(Document layout analysis data)
++++++++++++++++++++

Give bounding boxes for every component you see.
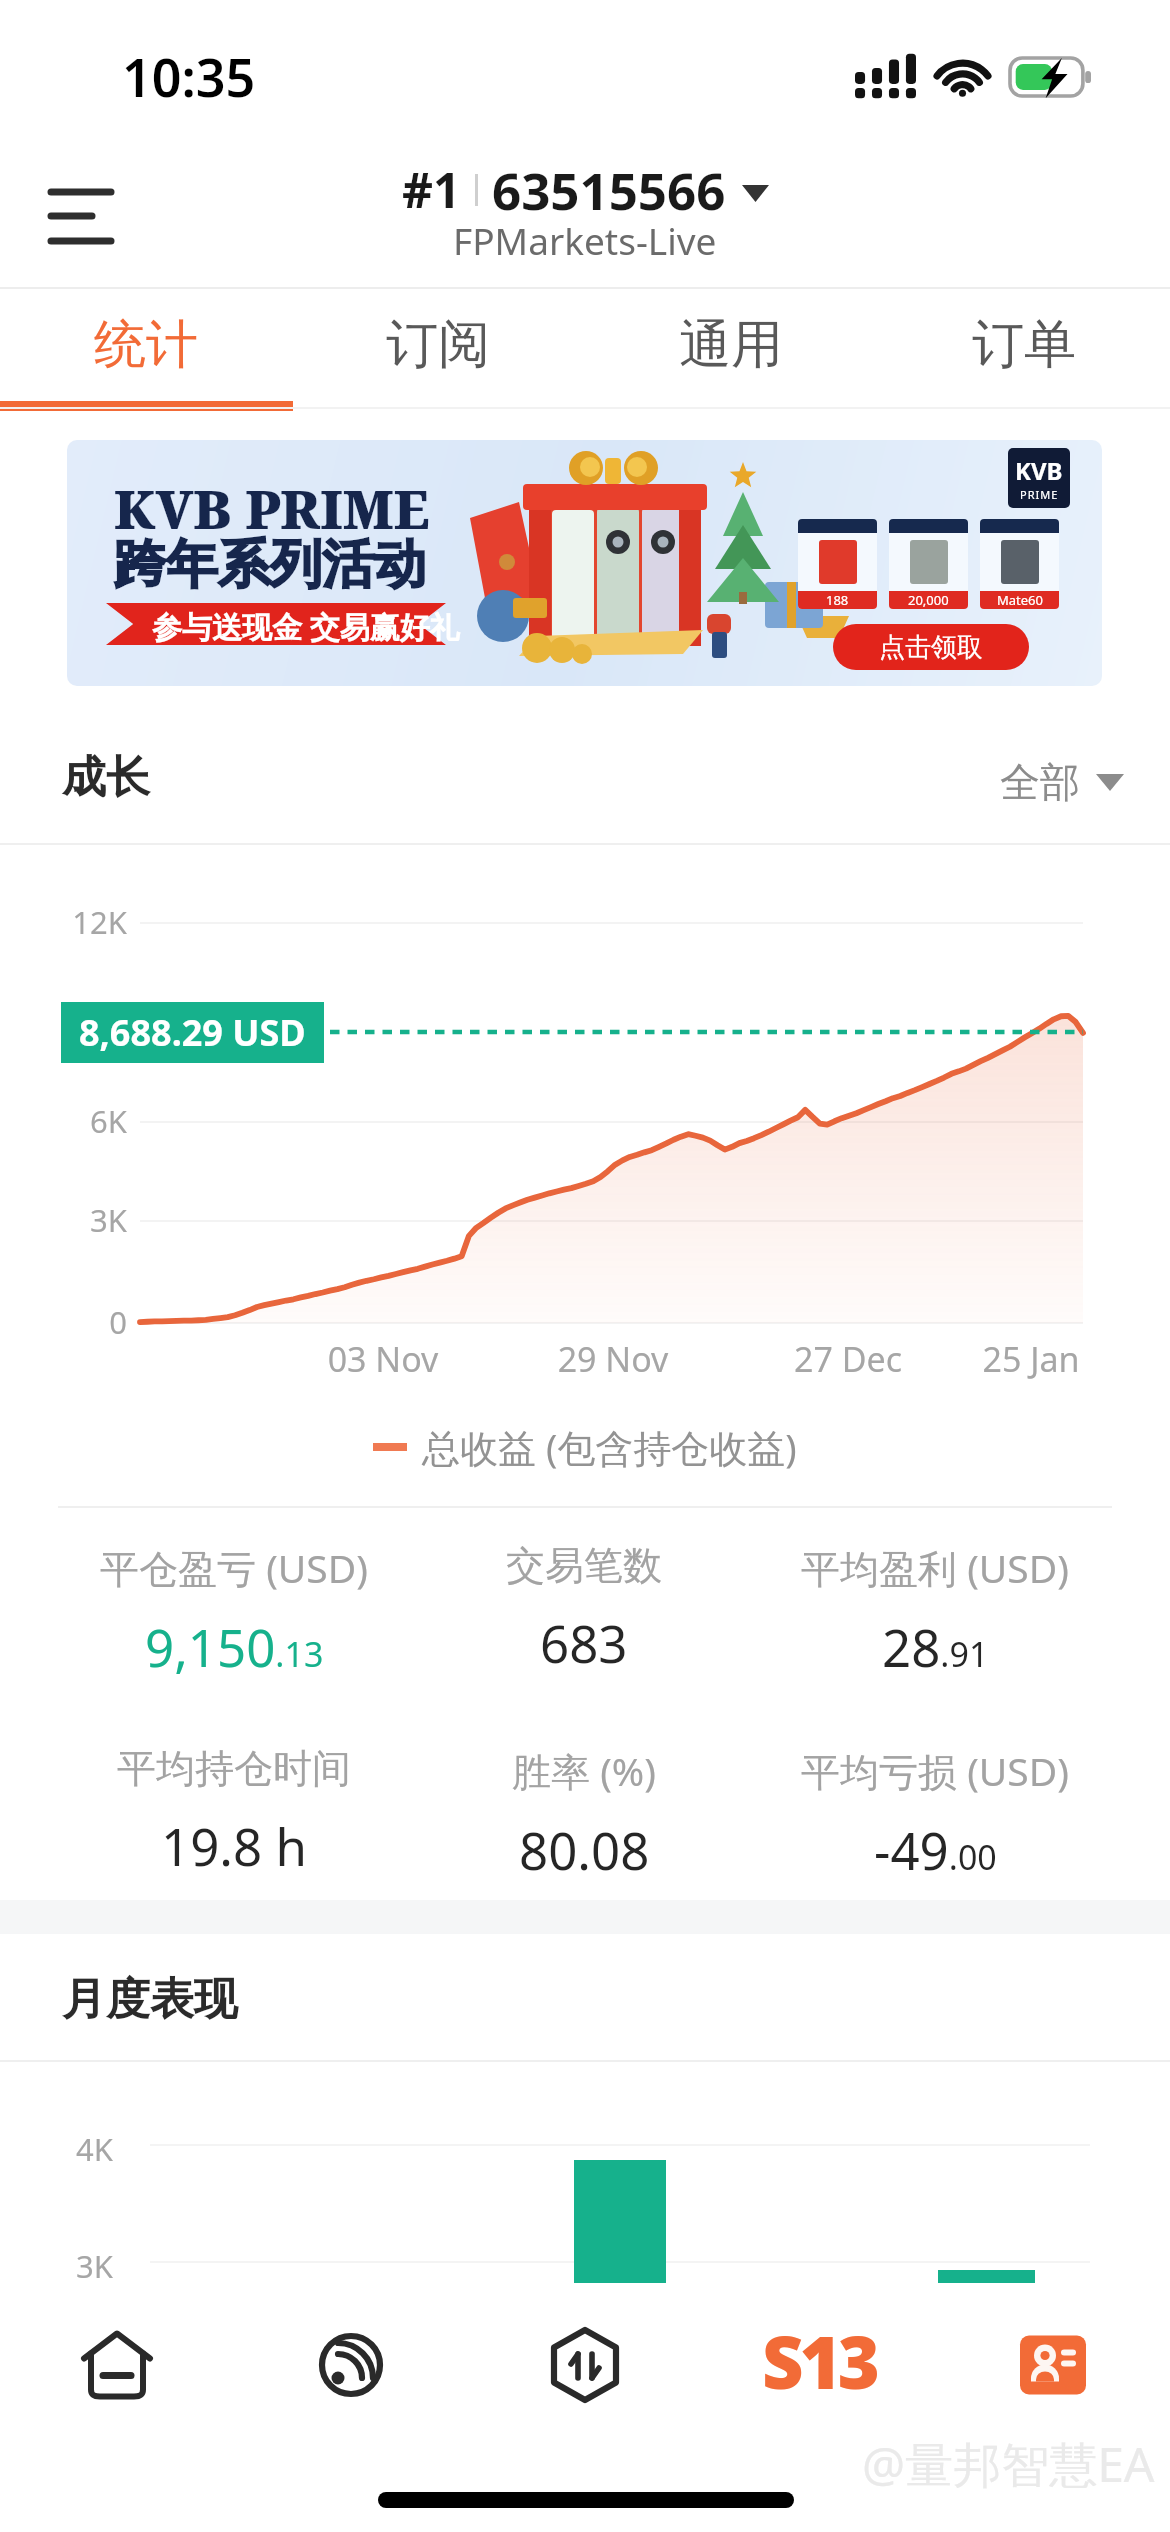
staticText: 10:35 [122, 41, 256, 112]
staticText: 通用 [679, 312, 783, 378]
staticText: #1 [402, 157, 461, 222]
button[interactable]: 订单 [877, 289, 1170, 401]
staticText: 平均盈利 (USD) [801, 1541, 1069, 1594]
staticText: 订单 [972, 312, 1076, 378]
staticText: 点击领取 [879, 631, 983, 664]
staticText: 8,688.29 USD [79, 1008, 306, 1057]
staticText: 平均持仓时间 [117, 1744, 351, 1793]
staticText: 03 Nov [283, 1336, 483, 1382]
staticText: KVB PRIME [114, 472, 430, 544]
staticText: 成长 [62, 750, 150, 805]
staticText: 订阅 [386, 312, 490, 378]
button[interactable]: Trade [468, 2280, 702, 2450]
button[interactable]: KVB PRIME [67, 440, 1102, 686]
staticText: FPMarkets-Live [453, 215, 717, 265]
staticText: 27 Dec [748, 1336, 948, 1382]
staticText: 跨年系列活动 [114, 532, 426, 598]
staticText: 平均亏损 (USD) [801, 1744, 1069, 1797]
staticText: 统计 [94, 312, 198, 378]
staticText: 9,150.13 [145, 1612, 324, 1681]
staticText: 6K [0, 1100, 127, 1142]
button[interactable]: S13 [702, 2280, 936, 2450]
button[interactable]: 统计 [0, 289, 292, 401]
staticText: 参与送现金 交易赢好礼 [152, 606, 460, 647]
button[interactable]: Profile [936, 2280, 1170, 2450]
button[interactable]: Signals [234, 2280, 468, 2450]
staticText: 全部 [1000, 757, 1080, 807]
button[interactable]: Menu [36, 170, 126, 260]
staticText: @量邦智慧EA [862, 2431, 1155, 2497]
staticText: 交易笔数 [506, 1541, 662, 1590]
staticText: 188 [826, 591, 849, 609]
staticText: 0 [0, 1301, 127, 1343]
staticText: 4K [76, 2128, 113, 2170]
staticText: KVB [1015, 454, 1063, 487]
staticText: 63515566 [492, 155, 726, 224]
staticText: 月度表现 [62, 1972, 238, 2027]
staticText: 12K [0, 901, 127, 943]
staticText: 总收益 (包含持仓收益) [422, 1421, 797, 1473]
staticText: S13 [762, 2312, 876, 2410]
staticText: 3K [0, 1199, 127, 1241]
button[interactable]: 全部 [1000, 757, 1124, 807]
button[interactable]: Home [0, 2280, 234, 2450]
button[interactable]: 通用 [584, 289, 877, 401]
staticText: 平仓盈亏 (USD) [100, 1541, 368, 1594]
button[interactable]: #1 [398, 153, 773, 226]
staticText: Mate60 [997, 591, 1043, 609]
staticText: PRIME [1020, 487, 1059, 502]
staticText: 29 Nov [513, 1336, 713, 1382]
button[interactable]: 订阅 [292, 289, 584, 401]
staticText: 80.08 [519, 1815, 650, 1884]
staticText: 胜率 (%) [512, 1744, 656, 1797]
staticText: 28.91 [882, 1612, 989, 1681]
staticText: 3K [76, 2245, 113, 2287]
staticText: -49.00 [874, 1815, 997, 1884]
staticText: 20,000 [908, 591, 949, 609]
staticText: 19.8 h [161, 1811, 307, 1880]
staticText: 25 Jan [931, 1336, 1131, 1382]
staticText: 683 [540, 1608, 628, 1677]
button[interactable]: 点击领取 [833, 624, 1029, 670]
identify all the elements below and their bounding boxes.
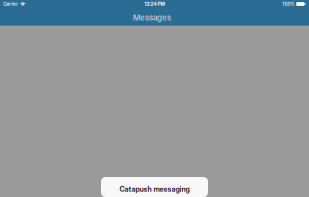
staticText: 100% — [282, 1, 294, 7]
button[interactable]: Catapush messaging — [101, 177, 208, 197]
staticText: Catapush messaging — [120, 185, 190, 194]
staticText: 12:24 PM — [144, 1, 164, 7]
staticText: Carrier — [3, 1, 18, 7]
staticText: Messages — [133, 12, 171, 22]
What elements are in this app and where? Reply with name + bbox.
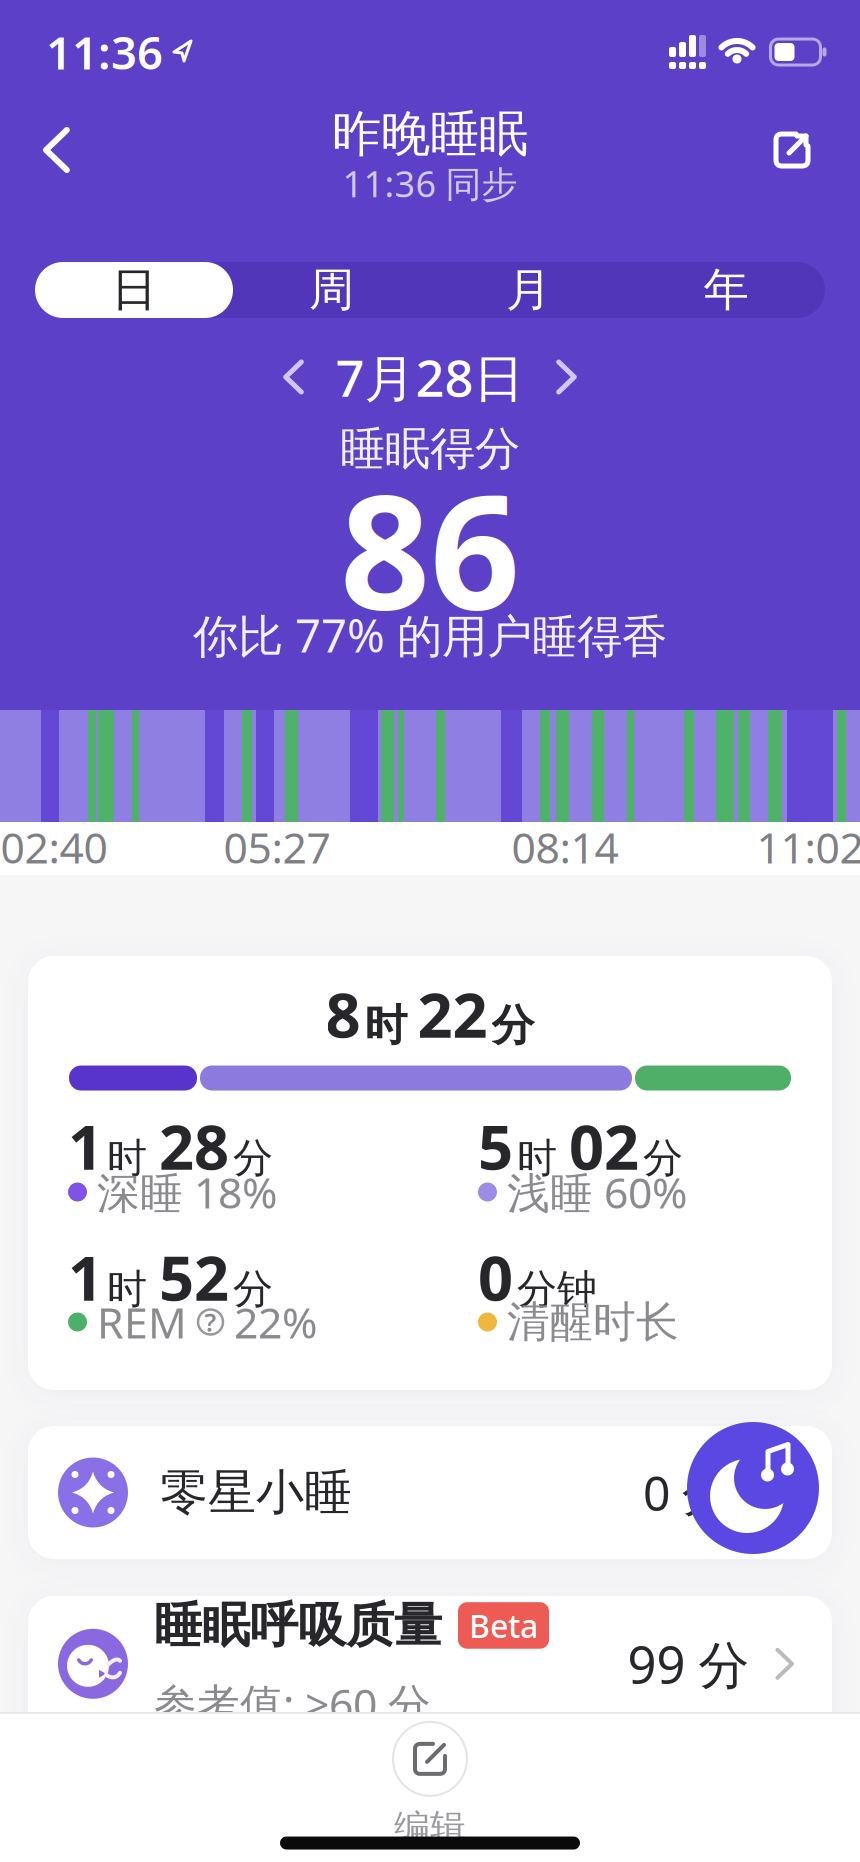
- staticText: 编辑: [394, 1806, 466, 1850]
- button[interactable]: 月: [430, 262, 627, 318]
- staticText: Beta: [469, 1604, 538, 1647]
- staticText: 零星小睡: [160, 1463, 352, 1522]
- button[interactable]: 编辑: [393, 1722, 467, 1850]
- staticText: 05:27: [224, 819, 330, 875]
- staticText: ?: [204, 1305, 216, 1339]
- button[interactable]: 零星小睡: [28, 1426, 832, 1559]
- staticText: 1: [68, 1105, 103, 1187]
- staticText: 0 分钟: [643, 1461, 778, 1524]
- staticText: 深睡 18%: [97, 1164, 277, 1220]
- staticText: 11:36: [46, 22, 163, 82]
- button[interactable]: 年: [627, 262, 825, 318]
- button[interactable]: 助眠音乐: [687, 1422, 819, 1554]
- staticText: 7月28日: [336, 343, 524, 411]
- staticText: 22: [418, 973, 488, 1055]
- button[interactable]: 周: [233, 262, 430, 318]
- button[interactable]: 分享: [774, 112, 860, 188]
- staticText: 你比 77% 的用户睡得香: [193, 605, 667, 665]
- staticText: REM: [97, 1294, 187, 1350]
- button[interactable]: 前一天: [272, 349, 316, 405]
- staticText: 22%: [234, 1294, 317, 1350]
- staticText: 周: [309, 262, 354, 318]
- staticText: 日: [112, 262, 156, 318]
- staticText: 年: [704, 262, 748, 318]
- staticText: 分: [492, 999, 534, 1052]
- staticText: 0: [478, 1236, 513, 1318]
- staticText: 清醒时长: [507, 1296, 679, 1348]
- staticText: 02: [569, 1105, 639, 1187]
- staticText: 02:40: [0, 819, 108, 875]
- staticText: 28: [159, 1105, 229, 1187]
- staticText: 时: [107, 1134, 147, 1183]
- staticText: 11:36 同步: [342, 159, 518, 207]
- staticText: 分: [233, 1134, 273, 1183]
- staticText: 8: [326, 973, 360, 1055]
- staticText: 11:02: [756, 819, 860, 875]
- staticText: 睡眠得分: [340, 421, 520, 477]
- staticText: 时: [517, 1134, 557, 1183]
- staticText: 08:14: [512, 819, 618, 875]
- staticText: 时: [364, 999, 408, 1052]
- staticText: 分钟: [517, 1265, 597, 1314]
- staticText: 昨晚睡眠: [332, 104, 528, 164]
- staticText: 浅睡 60%: [507, 1164, 687, 1220]
- button[interactable]: 返回: [0, 110, 67, 190]
- staticText: 99 分: [627, 1630, 749, 1698]
- button[interactable]: 日: [35, 262, 233, 318]
- button[interactable]: 睡眠呼吸质量: [28, 1596, 832, 1810]
- staticText: 睡眠呼吸质量: [154, 1596, 442, 1655]
- staticText: 52: [159, 1236, 229, 1318]
- button[interactable]: 后一天: [544, 349, 588, 405]
- staticText: 5: [478, 1105, 513, 1187]
- staticText: 1: [68, 1236, 103, 1318]
- staticText: 参考值: >60 分: [154, 1675, 431, 1732]
- staticText: 月: [506, 262, 551, 318]
- staticText: 时: [107, 1265, 147, 1314]
- staticText: 86: [340, 444, 520, 652]
- staticText: 分: [233, 1265, 273, 1314]
- staticText: 分: [643, 1134, 683, 1183]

++++++++++++++++++++

[PROBLEM REQUIREMENTS]: For the entries above, count the lines that contain the string "elements", and state that number without further comment.

[SOLUTION TO THE EXERCISE]: 2